Comunque si è fatto molto. Ma allora - quando faceva la sua battaglia Michele Bianco e quando operava dal governo Emilio Colombo e alla guida del governo c'era Alcide de Gasperi - si parlava dei Sassi in chiave di liberazione della gente che ci viveva da condizioni di vita primitiva. Poi è venuto l'altro grande impegno: far rivivere i Sassi come straordinaria testimonianza di un patrimonio storico, culturale e artistico inimitabile. E si è riusciti anche in questa seconda impresa, che poi sostiene lo sforzo - di cui ci ha parlato il Presidente del circolo "La Scaletta", un circolo così benemerito - volto a portare avanti una politica vincente di valorizzazione della cultura, e di sviluppo del turismo nello stesso tempo, a Matera e in Basilicata.

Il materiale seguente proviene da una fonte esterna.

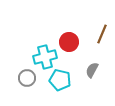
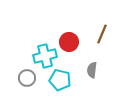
cyan cross: moved 1 px up
gray semicircle: rotated 21 degrees counterclockwise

Penso che questo sia uno dei grandi filoni di una nuova prospettiva di sviluppo, più in generale, di tutto il Mezzogiorno.
Certe volte mi capita di dire ad amici delle regioni del Nord che mostrano più difficoltà a riconoscere il Mezzogiorno: questo patrimonio è anche vostro, è il patrimonio dell'Italia unita; dovete esserne orgogliosi anche voi. C'è un orgoglio particolare di chi vive questa identità a Matera, in Basilicata, ma quel che si è valorizzato a Matera è parte del più grande patrimonio storico, culturale e artistico dell'Italia. Dell'Italia che abbiamo voluto unificare: che hanno voluto unificare i garibaldini, i bergamaschi e i liguri congiuntisi con i siciliani che hanno fatto la loro rivoluzione. E di lì che è nato un connotato essenziale del moto risorgimentale, del moto unitario. Perché - avrò modo di dirlo più ampiamente in Rionero in Vulture - mai si è immaginato da parte dei protagonisti del nostro Risorgimento che si potesse fare l'Italia senza il Mezzogiorno.
Senza il Mezzogiorno non ci sarebbe stata l'Italia e non ci sarà sviluppo per l'Italia senza il Mezzogiorno. Per quanto duro sia trarne tutte le conseguenze, questa è una verità che deve guidare anche la politica delle istituzioni nazionali.
Caro Presidente Tortorelli, è stato fortissimo il contributo delle imprese, dell'intraprendenza e della creatività dei nostri imprenditori, e conta moltissimo il capitale umano, la capacità professionale delle nostre forze di lavoro, però occorre innanzitutto riportare in primo luogo, al posto che le spetta, la questione meridionale.
Si dirà: è un'espressione antica. Anche qualche studioso ha scritto che si dovrebbe abolire la questione meridionale: insomma, dà fastidio, è un'espressione che sembra desueta. Io dico: chiamiamola come vogliamo, ma qui c'è una parte del Paese, una parte cospicua del Paese, che continua ad essere troppo lontana dai livelli di sviluppo e dalle condizioni di vita dell'altra parte del Paese. Superare questo dualismo del nostro sviluppo, questa profonda divaricazione, questo sempre grave divario è una delle missioni per cui è nato lo Stato unitario ed è un obiettivo attuale e irrinunciabile dell'Italia d'oggi.
Vorrei ringraziare il Presidente Restucci che una volta mi guidò - non l'ho dimenticato - in una passeggiata per Venezia facendomi scoprire quell'altra meraviglia: lo ritrovo qui che ci aiuta a capire la meraviglia di Matera. Ebbene, dovremmo trovare un momento di sintesi che significhi rafforzamento della nostra comune consapevolezza dell'unità, dell'indivisibilità della nazione italiana.
Dovremmo arrivare ad un impegno convergente, per far crescere il nostro Paese in un mondo cambiato, in seno al quale l'Italia potrà avere il posto che le spetta solo se rafforzerà la propria unità.